Если бы никто не мешал нам, мы бы так и стояли до глубокой ночи в печатне, отрываясь друг от друга, а может, и дольше, но у двери звякнул колокольчик – кто-то вошел в мастерскую. Я быстро отступила на шаг от Джейми, оборачиваясь, чтобы посмотреть на вошедшего. Это был невысокий темноволосый мужчина. Он остановился в дверях, держа в руках пакет.
– Слава богу, ты пришел, Джорджи! Отчего так долго?

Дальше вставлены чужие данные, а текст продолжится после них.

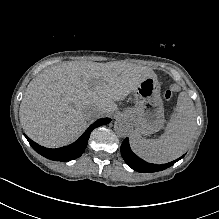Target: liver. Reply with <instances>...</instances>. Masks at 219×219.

Слуга молчал, изумленно смотря на Джейми. Да и было от чего изумиться: печатник стоял посреди мастерской без штанов (они валялись вместе с чулками на полу), вокруг была разбросана бумага и разлит эль. Хозяин печатни обнимал патлатую девицу. Ее платье было измято. Было от чего прийти в изумление. Лицо Джорджи выражало гнев и осуждение.
– Я оставляю печатню. – Акцент выдавал в нем западного горца. – Я люблю печатное дело, здесь наши взгляды совпадают, это правда. Но я принадлежу к свободной церкви[8]
, и такими были мой отец и дед. Я не прочь работать на папистов, ведь папа платит теми же золотыми, что и все, а их можно потратить, как и любые другие, но когда паписты забывают приличия… Вы лучше знаете, как поступить с собственной душой, можете продать ее черту, если хотите, но раз уж вы устраиваете оргии прямо здесь… Я такого не понимаю и отказываюсь понимать. Я оставляю печатню.Джорджи положил принесенный сверток прямо посреди прилавка, гордо повернулся и хотел толкнуть дверь, как раздался бой городских часов на башне Толбут. Тогда он снова взглянул на нас и с осуждением заявил:
– Нет даже полудня! – После этих слов, исполненных гневного обличения, он покинул печатную мастерскую.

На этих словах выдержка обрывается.